Mortgage rates are influenced by several factors, including how the bond market reacts to the Federal Reserve’s interest-rate policy and the moves in the 10-year Treasury yield, which lenders use as a guide for pricing home loans.
The yield, which topped 4.7% in late April, has been generally declining since then on hopes that inflation is slowing enough to get the Fed to lower its main interest rate from the highest level in more than two decades.
“Following June’s jobs report, which showed a cooling labor market, the 10-year Treasury yield decreased this week and mortgage rates followed suit,” said Sam Khater, Freddie Mac’s chief economist.

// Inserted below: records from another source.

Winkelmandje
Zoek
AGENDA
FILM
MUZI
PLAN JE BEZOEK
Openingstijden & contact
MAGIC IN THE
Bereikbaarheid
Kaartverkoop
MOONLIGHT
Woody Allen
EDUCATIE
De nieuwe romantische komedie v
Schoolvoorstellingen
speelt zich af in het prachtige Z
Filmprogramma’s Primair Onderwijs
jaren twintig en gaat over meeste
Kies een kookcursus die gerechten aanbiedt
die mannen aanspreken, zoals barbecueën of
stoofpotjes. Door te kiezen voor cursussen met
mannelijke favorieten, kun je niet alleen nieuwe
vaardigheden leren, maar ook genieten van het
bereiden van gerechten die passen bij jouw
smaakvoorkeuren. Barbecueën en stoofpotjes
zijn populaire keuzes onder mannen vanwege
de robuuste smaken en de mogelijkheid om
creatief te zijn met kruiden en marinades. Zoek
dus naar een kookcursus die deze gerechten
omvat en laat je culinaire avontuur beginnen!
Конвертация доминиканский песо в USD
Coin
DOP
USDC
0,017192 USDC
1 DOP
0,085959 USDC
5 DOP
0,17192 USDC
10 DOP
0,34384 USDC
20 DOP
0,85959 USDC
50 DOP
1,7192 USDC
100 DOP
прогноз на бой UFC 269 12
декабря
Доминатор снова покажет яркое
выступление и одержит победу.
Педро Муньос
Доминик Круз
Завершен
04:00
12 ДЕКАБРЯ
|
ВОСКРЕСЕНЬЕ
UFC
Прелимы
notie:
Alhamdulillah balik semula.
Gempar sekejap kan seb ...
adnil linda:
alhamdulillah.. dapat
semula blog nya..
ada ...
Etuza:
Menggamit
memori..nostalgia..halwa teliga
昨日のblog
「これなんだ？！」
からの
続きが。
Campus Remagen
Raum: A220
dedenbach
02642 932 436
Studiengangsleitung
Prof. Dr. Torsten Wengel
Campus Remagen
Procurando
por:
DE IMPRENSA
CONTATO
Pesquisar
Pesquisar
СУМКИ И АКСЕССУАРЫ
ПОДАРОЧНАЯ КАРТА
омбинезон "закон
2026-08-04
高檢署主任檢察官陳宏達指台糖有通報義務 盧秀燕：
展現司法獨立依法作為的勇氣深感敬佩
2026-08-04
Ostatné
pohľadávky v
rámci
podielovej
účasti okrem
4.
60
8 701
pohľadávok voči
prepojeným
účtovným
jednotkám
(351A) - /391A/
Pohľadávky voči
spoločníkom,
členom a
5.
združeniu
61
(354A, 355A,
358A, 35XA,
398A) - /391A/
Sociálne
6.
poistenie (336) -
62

On Thursday, the yield was down to 4.18% in midday trading in the bond market after a new update on inflation raised expectations that the central bank will soon begin lowering its benchmark rate.
Fed officials have said that while inflation has moved closer to the central bank’s target level of 2% in recent months, they want to see more data supporting that trend before moving to cut rates.
Most economists expect the Fed’s first rate cut to come in September, with potentially another cut by year’s end.
Until the Fed begins lowering its short-term rate, long-term home loans are unlikely to budge significantly from where they are now. Still, mortgage rates could generally ease in coming weeks if bond yields continue declining in anticipation of a Fed rate cut.
“Although volatile, we should see 10-year Treasury rates continue on a downward trend and, as a result, a slow decline in mortgage rates throughout the rest of the year,” said Ralph McLaughlin, senior economist at Realtor.com.
Record-high home prices and a rising, but still historically limited, supply of properties on the market discouraged many would-be homebuyers this spring, traditionally the busiest period of the year for the housing market.
Sales of previously occupied U.S. homes fell in May for the third month in a row, and indications are that June saw a pullback as well.
Despite forecasts calling for mortgage rates to ease in coming months, most economists expect the average rate on a 30-year home loan to remain above 6% this year. That may not be enough of a decline to entice home shoppers who have been holding out for mortgage rates to come down, nor persuade homeowners who have locked in rock-bottom rates that it’s a good time to sell.
“There are definitely some people I’m working with that are considering waiting till next year,” said Dane Gates, broker associate with Better Homes and Gardens Real Estate in Houston.